_Task directions_
An exact copy of the entries is required, with every image omitted.
----- Source records -----
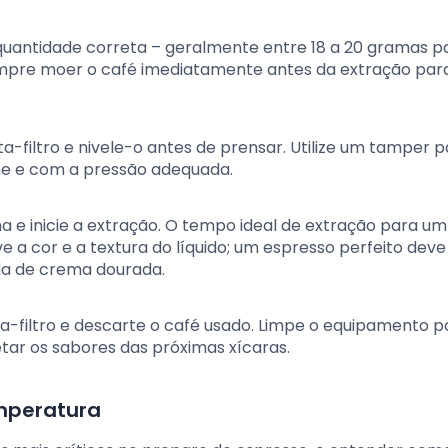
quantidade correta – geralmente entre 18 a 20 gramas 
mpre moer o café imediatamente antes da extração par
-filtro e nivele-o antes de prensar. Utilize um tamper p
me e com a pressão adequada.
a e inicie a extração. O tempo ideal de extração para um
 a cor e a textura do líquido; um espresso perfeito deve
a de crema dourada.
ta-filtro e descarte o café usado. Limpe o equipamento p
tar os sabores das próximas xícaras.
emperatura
-----
_Result of the exercise_
quantidade correta – geralmente entre 18 a 20 gramas 
mpre moer o café imediatamente antes da extração par
-filtro e nivele-o antes de prensar. Utilize um tamper p
me e com a pressão adequada.
a e inicie a extração. O tempo ideal de extração para um
 a cor e a textura do líquido; um espresso perfeito deve
a de crema dourada.
ta-filtro e descarte o café usado. Limpe o equipamento p
tar os sabores das próximas xícaras.
emperatura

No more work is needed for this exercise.